Convénzase, señora condesa. ¡Piense en lo que ha sufrido el Santo
Padre cautivo al oír a ese impostor proclamarlo republicano!
Después
se echó hacia atrás con una risa convulsiva:
—¿Y qué
ha pensado usted, condesa de Saint-Prix, y qué ha pensado usted como
corolario de esta cruel encíclica, de la audiencia concedida por
nuestro Santo Padre al redactor del Petit Journal! ¡Del
Petit Journal, señora condesa! ¡Ah! ¡León XIII en el Petit
Journal! Comprende usted que eso es imposible. ¡Su noble corazón
le ha gritado ya que eso es falso!
—Pero
—exclamó la condesa sin poder contenerse más—, eso es lo que hay que
gritar a toda la Tierra.
—¡No,
señora! ¡Eso es lo que hay que callar! —responde tonitronante el
abate, formidable—. Eso es lo que hay que callar primeramente.

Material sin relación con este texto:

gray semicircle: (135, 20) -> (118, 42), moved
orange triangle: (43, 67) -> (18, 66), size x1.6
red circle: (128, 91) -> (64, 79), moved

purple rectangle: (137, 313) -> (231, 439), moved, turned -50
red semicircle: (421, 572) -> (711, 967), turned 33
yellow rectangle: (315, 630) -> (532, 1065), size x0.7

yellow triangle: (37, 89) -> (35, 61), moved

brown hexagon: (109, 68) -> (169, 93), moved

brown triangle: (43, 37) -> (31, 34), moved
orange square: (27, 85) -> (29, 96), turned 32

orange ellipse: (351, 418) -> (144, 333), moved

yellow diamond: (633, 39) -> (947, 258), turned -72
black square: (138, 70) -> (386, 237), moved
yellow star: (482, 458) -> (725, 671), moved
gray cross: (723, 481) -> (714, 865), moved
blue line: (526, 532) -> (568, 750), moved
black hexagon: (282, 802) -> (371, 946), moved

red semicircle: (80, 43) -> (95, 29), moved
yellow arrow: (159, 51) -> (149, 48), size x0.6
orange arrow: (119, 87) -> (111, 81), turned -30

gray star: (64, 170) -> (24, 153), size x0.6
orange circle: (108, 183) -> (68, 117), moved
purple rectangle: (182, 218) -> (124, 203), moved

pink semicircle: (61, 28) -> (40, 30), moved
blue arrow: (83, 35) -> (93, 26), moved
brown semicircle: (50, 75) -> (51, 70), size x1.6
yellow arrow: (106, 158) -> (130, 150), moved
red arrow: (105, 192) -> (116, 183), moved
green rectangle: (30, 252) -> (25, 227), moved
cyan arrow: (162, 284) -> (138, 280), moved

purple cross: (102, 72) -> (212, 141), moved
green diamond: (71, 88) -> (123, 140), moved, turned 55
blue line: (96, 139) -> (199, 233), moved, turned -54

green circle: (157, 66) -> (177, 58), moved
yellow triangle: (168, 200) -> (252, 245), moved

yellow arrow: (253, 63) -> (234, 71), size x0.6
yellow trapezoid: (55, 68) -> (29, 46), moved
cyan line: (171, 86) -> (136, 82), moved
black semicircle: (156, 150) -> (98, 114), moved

Eso es
lo que debemos ocultar para trabajar.
Después,
excusándose con una voz súbitamente llorosa:
—Ya ve
usted que le hablo como a un hombre.
—Tiene
usted razón, señor abate. Trabajar, dice usted. Pronto: ¿qué ha
resuelto usted?
—¡Ah! Ya
sabía que encontraría en usted esta noble impaciencia viril, digna de
la sangre de los Baraglioul. Pero nada hay tan peligroso en los
comienzos, ¡ah!, como un celo intempestivo. En cuanto a esos
abominables crímenes que conocen hoy algunos elegidos, nos es
indispensable, señora, contar con su discreción perfecta, con su plena
y entera sumisión a la indicación que le será dada en tiempo oportuno.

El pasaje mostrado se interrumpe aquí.